La lucha política y la intromisión de la naturaleza con espacios para las casualidades con rango de categoría histórica, fueron perfilando y desperfilando una hoja de ruta sin horizonte definido, con colisiones, asomos de armonía, pandemia y desencuentros que dieron características a un proceso electoral marcado por los tumbos que dejaban sin certidumbre a actores pasivos y activos; a observadores superficiales y a los que haciendo uso de herramientas científicas, se han colocado, con sus tradicionales pronósticos, cerca  del desenlace.

Un cóctel que mezcló, desde los complejos de inferioridad que llevan al resentimiento que conduce al odio donde se fraguan las mayores torpezas, hasta las luchas por espacio del poder económico, con, además, una explosión de anhelos de ascenso político alimentado por una larga espera o un deseo de cambio de estilo, o cambios profundos cimentados en el sincero impulso por acometer cambios estructurales que dieran un giro al modelo de gestión de la administración  pública, o la moda que arrastra, o el síndrome del matrimonio largo atrapado en una monotonía que desemboca en lo existencial, impulsó el cambio de ciclo.

Su incubación, sin embargo, fue el producto de la copulación incestuosa en una reforma constitucional (y el intento de otra) surgida del seno de un mismo partido (la misma familia) con el propósito único de prolongar el mandato del ocupante principal de la casa de gobierno, obstinado en la eternitud de su mandato, por aquello de morir bajo el goce que le provocan las facilidades que el gobierno pone en sus manos para “la maldad que se puede hacer desde el poder”, confesión no tan íntima que revela las penumbrosas entrañas del sujeto, y explica las movidas despiadadas, y sutiles, que llegó a desatar contra el objeto de su patológica fijación.

El estupro, una vieja manía republicana,  se ha consumado 39 veces en 15 períodos para seguir mandando o mandar sin mayores obstáculos, como forma de imprimir a la administración el distintivo sello de la personalidad y carácter del “reformador”. Las acometidas violentas han asumido esa condición porque nunca aquellos cambios fueron inspirados en el deseo de ajustar el contrato de la sociedad a las nuevas dinámicas que marcan la cotidianidad comunitaria, ni el producto de demandas colectivas, sino de lo que he afirmado: la perpetuidad.
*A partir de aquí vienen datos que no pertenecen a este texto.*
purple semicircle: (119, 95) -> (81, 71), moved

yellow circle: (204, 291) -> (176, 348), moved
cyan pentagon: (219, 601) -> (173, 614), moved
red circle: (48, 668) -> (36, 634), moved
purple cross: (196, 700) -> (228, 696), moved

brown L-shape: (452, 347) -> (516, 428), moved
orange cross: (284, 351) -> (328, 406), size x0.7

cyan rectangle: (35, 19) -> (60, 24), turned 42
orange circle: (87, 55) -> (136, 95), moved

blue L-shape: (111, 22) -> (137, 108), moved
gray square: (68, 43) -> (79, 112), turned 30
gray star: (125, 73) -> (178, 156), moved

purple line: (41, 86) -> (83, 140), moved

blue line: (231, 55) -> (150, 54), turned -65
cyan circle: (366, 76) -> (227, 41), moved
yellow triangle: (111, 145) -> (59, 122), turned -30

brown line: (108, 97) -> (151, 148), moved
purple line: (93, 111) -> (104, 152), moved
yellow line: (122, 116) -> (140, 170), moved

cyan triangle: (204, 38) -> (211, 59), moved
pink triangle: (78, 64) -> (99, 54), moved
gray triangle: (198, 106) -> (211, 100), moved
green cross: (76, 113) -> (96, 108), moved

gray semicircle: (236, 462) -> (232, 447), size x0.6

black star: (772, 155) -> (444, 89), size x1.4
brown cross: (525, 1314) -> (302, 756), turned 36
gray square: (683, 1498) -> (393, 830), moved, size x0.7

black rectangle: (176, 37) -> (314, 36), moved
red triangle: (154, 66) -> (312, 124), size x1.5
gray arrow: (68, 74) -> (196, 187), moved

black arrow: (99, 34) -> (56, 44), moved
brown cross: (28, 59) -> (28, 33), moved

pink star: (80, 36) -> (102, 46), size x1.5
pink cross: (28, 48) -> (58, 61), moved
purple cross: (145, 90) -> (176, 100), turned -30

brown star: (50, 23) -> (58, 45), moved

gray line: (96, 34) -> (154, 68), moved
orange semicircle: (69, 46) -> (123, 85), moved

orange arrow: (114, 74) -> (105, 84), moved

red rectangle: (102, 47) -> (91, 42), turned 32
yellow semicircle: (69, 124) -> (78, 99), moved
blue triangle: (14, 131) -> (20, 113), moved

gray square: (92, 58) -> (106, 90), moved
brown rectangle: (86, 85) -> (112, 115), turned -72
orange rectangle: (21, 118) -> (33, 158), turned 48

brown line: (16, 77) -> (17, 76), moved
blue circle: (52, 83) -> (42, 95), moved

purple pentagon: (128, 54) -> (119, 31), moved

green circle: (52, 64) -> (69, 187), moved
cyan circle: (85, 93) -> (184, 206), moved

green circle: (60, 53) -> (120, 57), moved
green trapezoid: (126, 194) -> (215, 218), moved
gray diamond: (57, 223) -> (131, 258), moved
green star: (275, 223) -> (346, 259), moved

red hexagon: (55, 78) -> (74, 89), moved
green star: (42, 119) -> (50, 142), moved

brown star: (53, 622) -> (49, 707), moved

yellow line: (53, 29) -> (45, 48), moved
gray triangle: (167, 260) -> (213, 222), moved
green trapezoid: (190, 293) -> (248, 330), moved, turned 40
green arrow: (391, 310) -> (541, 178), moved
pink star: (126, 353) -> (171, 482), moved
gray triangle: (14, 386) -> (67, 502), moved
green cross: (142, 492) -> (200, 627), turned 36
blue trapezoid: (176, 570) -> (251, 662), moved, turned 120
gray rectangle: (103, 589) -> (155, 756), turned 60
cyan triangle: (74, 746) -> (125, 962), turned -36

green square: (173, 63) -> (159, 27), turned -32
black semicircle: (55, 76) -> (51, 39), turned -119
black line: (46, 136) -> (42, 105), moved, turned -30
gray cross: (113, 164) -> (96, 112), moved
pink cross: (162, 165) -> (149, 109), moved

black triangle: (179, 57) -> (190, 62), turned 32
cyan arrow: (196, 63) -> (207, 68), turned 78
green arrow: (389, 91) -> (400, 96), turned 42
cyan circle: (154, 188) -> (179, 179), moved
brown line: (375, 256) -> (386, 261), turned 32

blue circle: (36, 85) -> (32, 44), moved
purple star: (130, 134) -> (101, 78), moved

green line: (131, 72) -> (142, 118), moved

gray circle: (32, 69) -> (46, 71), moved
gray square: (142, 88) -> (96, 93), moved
El incesto no fue consentido, fue el producto de un despojo de derechos consensuados en los 16 puntos de Juan Dolio, precedidos por un marco de desconfianza que se comenzó a crear a partir de los primeros meses del 2012, cuando la “denuncia” de “el maletín lleno de facturas”, que continuó con la extraña llegada de un capo, seguida de la taza de café tomada en la casa de la madre de la diana de quien luego se visitaría para la simulación de un abrazo, y otras mascaradas siniestras o golpes de mano diseñados para asestar el puntillazo.

Pero no pudo colocar la cereza al helado porque aquel complejo de inferioridad (el “yo lo hice mejor que él”, el “yo gano” sin ser candidato…) convertido en resentimiento, llegó al odio que nubla la razón, por ello la batalla frente a un congreso militarizado, el timo a sus compañeros de grupo para impulsar, mediante un fraude electoral, un producto sin valor político alguno con la idea de humillar a su rival interno, condujo al nuevo ciclo que iniciamos.